Writer/director Billy Wilder is known for his ability to bring the best to every genre he takes on, but most of all, he is known for his comedies. The secret to his other successes may be that he brings his razor-sharp wit along with him. That and frequent co-writer, I.A.L. Diamond. The two put together strings of jokes that would go on forever. One such plotted vaudeville act is One, Two, Three (1961). Not the best or the best known–those must be the Jack Lemmon films Some Like It Hot (1959) and The Apartment (1960)–One, Two, Three is sharp, quick, and with a point. But after 1961, Wilder never quite regained the lofty heights he frequented since the mid-forties with Double Indemnity (1944).
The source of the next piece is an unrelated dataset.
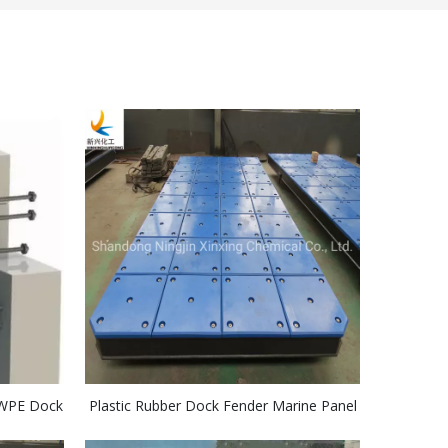
MWPE Dock
Plastic Rubber Dock Fender Marine Panel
That is to say, I’ve never heard anyone speak kindly of anything after The Apartment. Consider this an experiment in authorship.
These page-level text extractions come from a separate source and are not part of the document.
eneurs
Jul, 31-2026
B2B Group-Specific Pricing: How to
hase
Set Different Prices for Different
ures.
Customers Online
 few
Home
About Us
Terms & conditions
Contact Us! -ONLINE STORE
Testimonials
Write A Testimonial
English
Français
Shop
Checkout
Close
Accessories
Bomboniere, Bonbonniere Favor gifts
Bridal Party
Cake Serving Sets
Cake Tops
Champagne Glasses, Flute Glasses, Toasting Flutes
C.R. MacNamara (James Cagney) is the head of Coca-Cola in West Berlin. He’s climbing the greasy pole and thinks that if he can make a deal with the Russians to bring Coke into the Soviet Union, he’ll be made head of Coca-Cola for all of Europe. He’s got a pretty secretary in Fräulein Ingeborg (Lilo Pulver), an American Helen Mirren for a wife (Arlene Francis), and, in short order, a hell of a problem. MacNamara’s boss, Hazeltine (Howard St. John) is sending his daughter Scarlet (Pamela Tiffin) through Europe to keep her away from some rock musician or something and her next stop is Berlin. She’s “hot blooded” and gets married to a devoted communist, Otto Piffl (Horst Buchholz), who also happens to be handsome. It’s distressing, but MacNamara’s a doer and he does. Like one, two, three.
One, Two, Three doesn’t really get good until one-and-a-half at the earliest. Whatever people say, James Cagney just isn’t an actor with an ounce of realism in his bones, blood, or anything else. He can talk quickly and look frustrated like nobody else, though, and these skills are put into practice. *Snap!* But he isn’t even the worst offender. Tiffin, as the ditsy, dumb Scarlet sounds like somebody doing a cold reading for a regional theater production of The Odd Couple. These two get the bulk of the jokes–one for the telling, one for the butting–with a few scattered to the Soviet Commisar, Peripetchikoff (Leon Askin), and Arlene Francis, the wife. Screwball is the word. I used to think screwball comedy described the relationships, but it’s really the dialogue. Someone delivers the pitch and it spins wildly in every direction but straight ahead. It can be terrific in the hands of a great comic actor like Jack Lemmon or Bette Davis, but if you play for laughs, you usually only get groans.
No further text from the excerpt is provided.